Yaş ortalaması 52,9±13,4 (min-max; 20-80) olan hastaların 71’i (%69,6) kadındı. Yaş ve cinsiyet açısından hasta ve kontrol grubu arasında fark yoktu. Hastaların ortalama hastalık süreleri 5,8±4,7 (min-max;1-20) seneydi. HBS tanılı hastalarda kontrol grubuna göre nötrofil düzeyleri anlamlı derecede yüksek ve lenfosit düzeyleri anlamlı derecede düşük bulundu (sırasıyla p=0,01 ve p=0,02).
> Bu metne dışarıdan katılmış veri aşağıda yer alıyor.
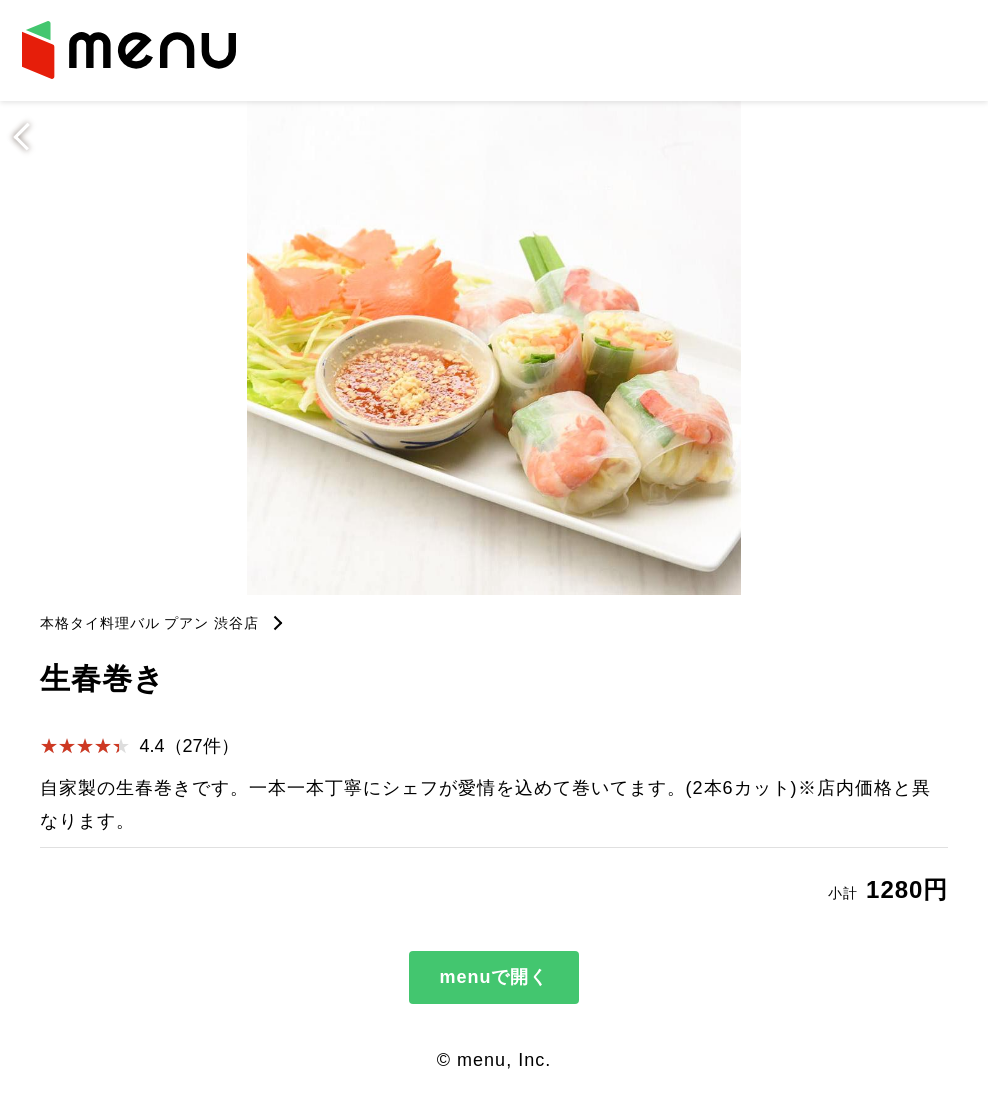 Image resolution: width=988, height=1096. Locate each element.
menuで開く (493, 977)
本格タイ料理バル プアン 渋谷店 (150, 623) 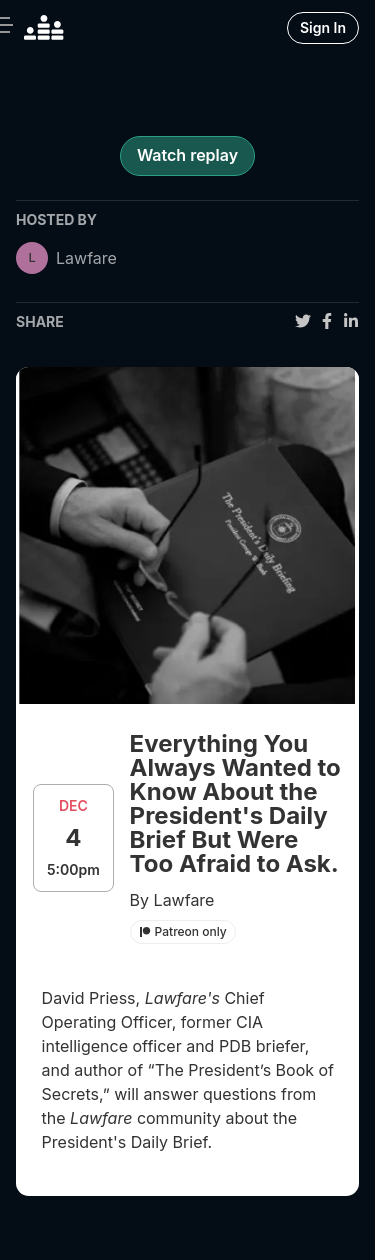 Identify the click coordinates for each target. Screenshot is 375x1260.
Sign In (323, 27)
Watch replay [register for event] (187, 155) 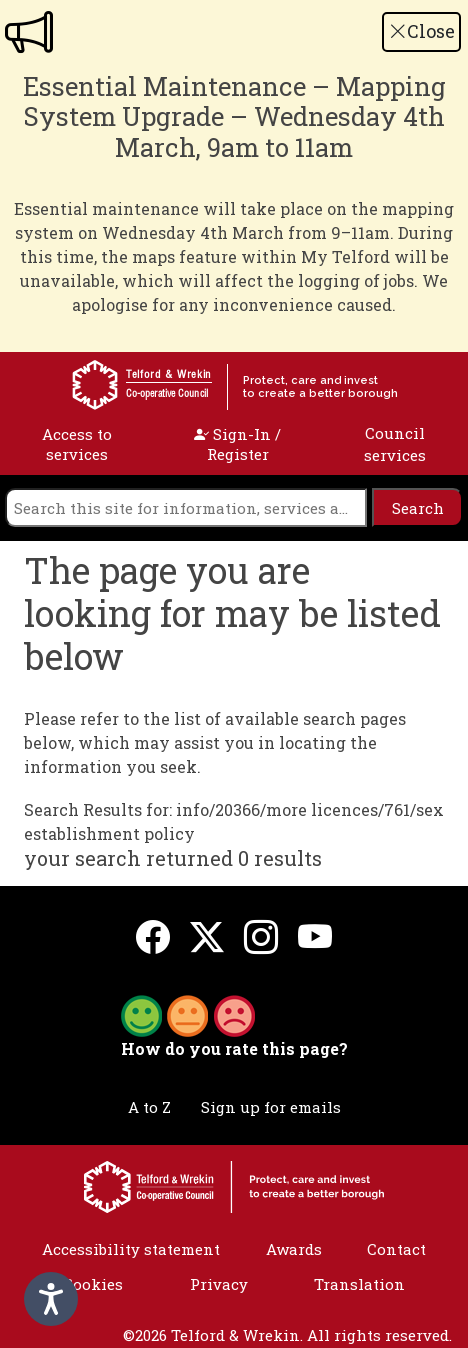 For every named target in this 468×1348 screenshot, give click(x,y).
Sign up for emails (271, 1107)
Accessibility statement (131, 1249)
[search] (186, 507)
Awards (294, 1249)
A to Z (149, 1107)
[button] (188, 1014)
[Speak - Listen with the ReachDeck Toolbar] (51, 1299)
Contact (396, 1249)
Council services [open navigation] (395, 444)
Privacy (219, 1284)
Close (422, 31)
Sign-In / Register (237, 444)
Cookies (93, 1284)
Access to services (77, 444)
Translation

Nötrofil-lenfosit oranları da hasta grubunda kontrol grubuna göre anlamlı derecede yüksek elde edildi (p=0,01). Ölçülen diğer parametreler iki grup arasında benzer bulundu.

SONUÇ:

Nötrofil-lenfosit oranı subklinik inflamasyonun göstergesi olarak kabul edilir. Bu çalışmada bulduğumuz yüksek nötrofil-lenfosit oranı HBS tanılı hastalarda inflamatuvar bir durumun varlığını gösterebilir. Bu belirteç aynı zamanda hastalığın patofizyolojisini anlamamıza katkıda bulunabilir.